-------- Provided data
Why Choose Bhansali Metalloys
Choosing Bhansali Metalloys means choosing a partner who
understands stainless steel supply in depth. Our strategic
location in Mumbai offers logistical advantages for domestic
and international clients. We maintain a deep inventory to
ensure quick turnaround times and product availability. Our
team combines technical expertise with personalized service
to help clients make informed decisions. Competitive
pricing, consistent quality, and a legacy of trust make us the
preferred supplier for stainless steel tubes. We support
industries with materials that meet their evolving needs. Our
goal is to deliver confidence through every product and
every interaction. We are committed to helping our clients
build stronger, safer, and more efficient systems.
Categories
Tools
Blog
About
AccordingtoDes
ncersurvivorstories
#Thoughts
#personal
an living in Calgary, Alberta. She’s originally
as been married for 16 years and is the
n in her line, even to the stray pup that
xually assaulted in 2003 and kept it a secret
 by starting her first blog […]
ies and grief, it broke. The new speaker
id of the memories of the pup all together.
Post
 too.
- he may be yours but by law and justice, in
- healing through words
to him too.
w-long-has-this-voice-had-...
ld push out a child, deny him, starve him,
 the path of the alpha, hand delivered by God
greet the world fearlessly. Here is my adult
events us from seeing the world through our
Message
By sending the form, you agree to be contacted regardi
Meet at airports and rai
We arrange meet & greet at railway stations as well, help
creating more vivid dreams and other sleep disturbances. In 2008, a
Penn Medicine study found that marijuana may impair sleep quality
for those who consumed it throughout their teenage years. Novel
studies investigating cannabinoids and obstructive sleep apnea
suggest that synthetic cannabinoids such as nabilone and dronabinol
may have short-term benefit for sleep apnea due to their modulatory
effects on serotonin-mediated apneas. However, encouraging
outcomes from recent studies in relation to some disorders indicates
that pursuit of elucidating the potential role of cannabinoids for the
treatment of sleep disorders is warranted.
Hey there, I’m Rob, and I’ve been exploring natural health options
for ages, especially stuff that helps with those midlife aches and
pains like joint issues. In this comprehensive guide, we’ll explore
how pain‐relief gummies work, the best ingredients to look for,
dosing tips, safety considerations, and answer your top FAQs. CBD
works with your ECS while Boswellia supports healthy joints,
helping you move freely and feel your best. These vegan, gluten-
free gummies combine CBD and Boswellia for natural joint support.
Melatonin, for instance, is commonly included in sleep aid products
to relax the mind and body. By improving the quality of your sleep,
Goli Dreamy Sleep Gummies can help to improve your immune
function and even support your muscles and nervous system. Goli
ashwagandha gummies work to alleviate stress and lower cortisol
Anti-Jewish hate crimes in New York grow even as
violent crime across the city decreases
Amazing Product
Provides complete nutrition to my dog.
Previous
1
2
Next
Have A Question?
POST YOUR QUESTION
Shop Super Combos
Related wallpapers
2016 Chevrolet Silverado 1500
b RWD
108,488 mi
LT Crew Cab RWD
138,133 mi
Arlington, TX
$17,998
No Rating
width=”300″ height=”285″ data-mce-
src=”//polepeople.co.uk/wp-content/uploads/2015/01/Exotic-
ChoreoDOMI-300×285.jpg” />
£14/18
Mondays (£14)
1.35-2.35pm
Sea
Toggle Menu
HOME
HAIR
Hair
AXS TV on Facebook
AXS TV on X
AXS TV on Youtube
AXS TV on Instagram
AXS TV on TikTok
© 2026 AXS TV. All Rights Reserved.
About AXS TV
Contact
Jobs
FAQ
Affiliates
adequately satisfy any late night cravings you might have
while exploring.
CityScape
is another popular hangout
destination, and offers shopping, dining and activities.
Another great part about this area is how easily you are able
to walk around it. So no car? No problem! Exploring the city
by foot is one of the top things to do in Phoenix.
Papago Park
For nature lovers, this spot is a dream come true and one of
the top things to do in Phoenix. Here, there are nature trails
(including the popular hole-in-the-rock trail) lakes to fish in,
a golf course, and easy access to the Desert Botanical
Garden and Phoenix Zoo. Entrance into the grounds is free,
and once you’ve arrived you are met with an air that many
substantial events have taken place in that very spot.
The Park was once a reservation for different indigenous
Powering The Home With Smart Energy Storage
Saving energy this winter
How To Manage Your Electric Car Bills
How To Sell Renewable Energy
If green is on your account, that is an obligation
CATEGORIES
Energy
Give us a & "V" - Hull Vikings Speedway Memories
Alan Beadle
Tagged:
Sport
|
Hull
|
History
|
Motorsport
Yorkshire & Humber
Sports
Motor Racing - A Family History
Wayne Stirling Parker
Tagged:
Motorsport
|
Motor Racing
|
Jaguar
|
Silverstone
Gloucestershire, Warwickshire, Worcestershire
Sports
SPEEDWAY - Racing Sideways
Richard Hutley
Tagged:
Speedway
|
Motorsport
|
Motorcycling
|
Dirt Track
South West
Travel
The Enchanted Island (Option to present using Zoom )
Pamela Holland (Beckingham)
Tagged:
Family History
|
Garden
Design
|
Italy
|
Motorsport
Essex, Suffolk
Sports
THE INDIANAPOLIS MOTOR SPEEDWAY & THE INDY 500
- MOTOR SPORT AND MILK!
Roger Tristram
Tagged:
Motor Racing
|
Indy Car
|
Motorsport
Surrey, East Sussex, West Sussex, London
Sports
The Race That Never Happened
----------------
**What the exercise asks**
Look through the entries above and copy each line that has "their" in it.

**Exercise output**
industries with materials that meet their evolving needs. Our
for those who consumed it throughout their teenage years. Novel
may have short-term benefit for sleep apnea due to their modulatory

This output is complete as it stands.